# Foam Carving tools?



## xTimx (Mar 14, 2013)

i know the usual tool to carve the foam is just a serrated blade or really sharp knife. but what about fine carving tools like a clay carving set? are those sharp enough to carve foam? because that would greatly helpful.

edit: also there is a crafting tool cutting set you can get, that has this "Loop" knife on it. but that wasnt sharp enough for my needs lol


----------



## nate_88 (Dec 3, 2013)

I've wondered that also. I also wondered could i use a Styrofoam melter from the craft store

~N8


----------



## tgoff0112 (Apr 28, 2013)

Drexel tool works great on detail work. Just makes a mess w/foam dust.


----------



## wesly2007 (Jul 6, 2007)

The clay carving tools are not sharp enough.
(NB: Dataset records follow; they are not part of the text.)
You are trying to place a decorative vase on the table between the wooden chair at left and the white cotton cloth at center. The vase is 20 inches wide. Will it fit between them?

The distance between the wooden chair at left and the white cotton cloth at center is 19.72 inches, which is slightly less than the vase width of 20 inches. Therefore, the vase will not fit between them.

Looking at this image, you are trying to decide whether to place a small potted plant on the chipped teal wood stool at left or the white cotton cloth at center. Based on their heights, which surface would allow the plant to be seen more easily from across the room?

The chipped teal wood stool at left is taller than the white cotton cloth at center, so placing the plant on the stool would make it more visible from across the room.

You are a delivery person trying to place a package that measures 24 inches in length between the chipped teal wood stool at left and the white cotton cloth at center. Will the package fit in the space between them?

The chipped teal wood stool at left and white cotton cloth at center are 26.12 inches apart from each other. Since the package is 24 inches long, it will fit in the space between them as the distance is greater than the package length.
I have tried


----------



## rigel10 (Jun 1, 2012)

I use knife, cutter and especially medium and fine sandpaper. Very cheap and practical, IMO.


----------



## Rivera00 (Sep 9, 2013)

tgoff0112 said:


> Drexel tool works great on detail work. Just makes a mess w/foam dust.


I have thought about using a dremel before now that I know it works I'll have to try it, maybe with the detailing attachment???


----------



## Sammie (Oct 12, 2009)

rigel10 said:


> I use knife, cutter and especially medium and fine sandpaper. Very cheap and practical, IMO.
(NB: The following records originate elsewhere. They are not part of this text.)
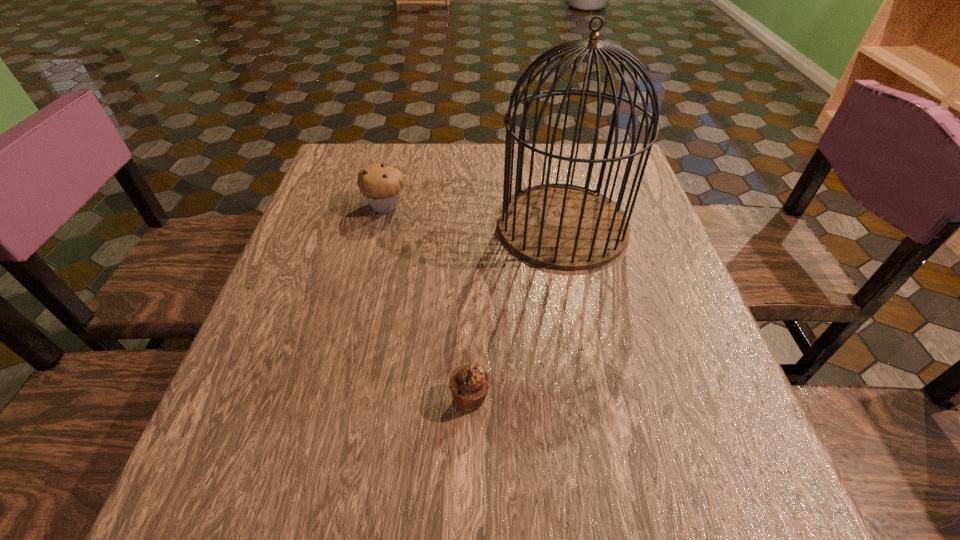 This screenshot has height=540, width=960. In order to click on free space at the near right corner in this screenshot , I will do `click(726, 509)`.

Find the location of a particular element. empty space between the right muffin and the farther muffin is located at coordinates (428, 302).

This screenshot has width=960, height=540. In order to click on free spot between the nearest object and the farther muffin in this screenshot , I will do `click(428, 302)`.

Image resolution: width=960 pixels, height=540 pixels. Find the location of `free space that is in between the farther muffin and the birdcage`. free space that is in between the farther muffin and the birdcage is located at coordinates (474, 215).

You are a GUI agent. You are given a task and a screenshot of the screen. Output one action in this format:
    pyautogui.click(x=<x>, y=<y>)
    Task: Click on the free area in between the second object from left to right and the tallest object
    This screenshot has height=540, width=960.
    Given the screenshot: What is the action you would take?
    pyautogui.click(x=516, y=312)

You are a GUI agent. You are given a task and a screenshot of the screen. Output one action in this format:
    pyautogui.click(x=<x>, y=<y>)
    Task: Click on the unoccupied position between the tallest object and the left muffin
    
    Given the screenshot: What is the action you would take?
    pyautogui.click(x=474, y=215)

Locate an element on the screen. The width and height of the screenshot is (960, 540). vacant space that is in between the nearer muffin and the leftmost object is located at coordinates (428, 302).

The height and width of the screenshot is (540, 960). I want to click on free space between the birdcage and the left muffin, so click(x=474, y=215).

Where is `vacant area that lies between the right muffin and the birdcage`? This screenshot has width=960, height=540. vacant area that lies between the right muffin and the birdcage is located at coordinates (516, 312).

What are the coordinates of `vacant space in between the leftmost object and the nearest object` in the screenshot? It's located at (428, 302).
Same here, a small knife (2" blade or so) and fine sandpaper when necessary.
I've never felt the need for any other tools.


----------



## s6t6nic6L (Jan 7, 2011)

you can get cheap branded ones of these just for minor jobs maybe where you are but I use these for all crafting projects involving foam board projects:

these are the tools i use in all projects. the sonic crafter does all the cutting, some shaping, sanding and the rotary does all the sculpting plus the obligatory sandpaper


----------



## Tegudude (May 22, 2014)

I have used one of those 2" rubber cylinders that you slide a circular piece of sandpaper over and tighten. You use it with a power drill.


----------



## Mandalore77 (Apr 5, 2014)

Even If u do the details in the foam won't the gg just expand and make it less detailed that's wat usually happens to me. Maybe put up a pic so I could see the detail u get with these tools bc if it does work I would def use them for this 30h I want to get crazy with 


Sent from my iPhone using Tapatalk


----------



## RNKot (Jun 9, 2010)

Worked with special knifes & Dremel, special set of instruments for wood carving, but nothing so simple & convinient as sharpened spoon for foam.


----------



## toostrange (Sep 19, 2013)

I use nice bread knife for the rough work. Cuts great stuff like butter.


----------



## marketingman (Apr 24, 2014)

I use a big ol' bread knife (12" long) to cut through big pieces and an x-acto knife for detail. I figured out that giving foam TOO much small detail just wasted my time because the cement covered it all up and carving the cement is what achieved the little details I wanted.


----------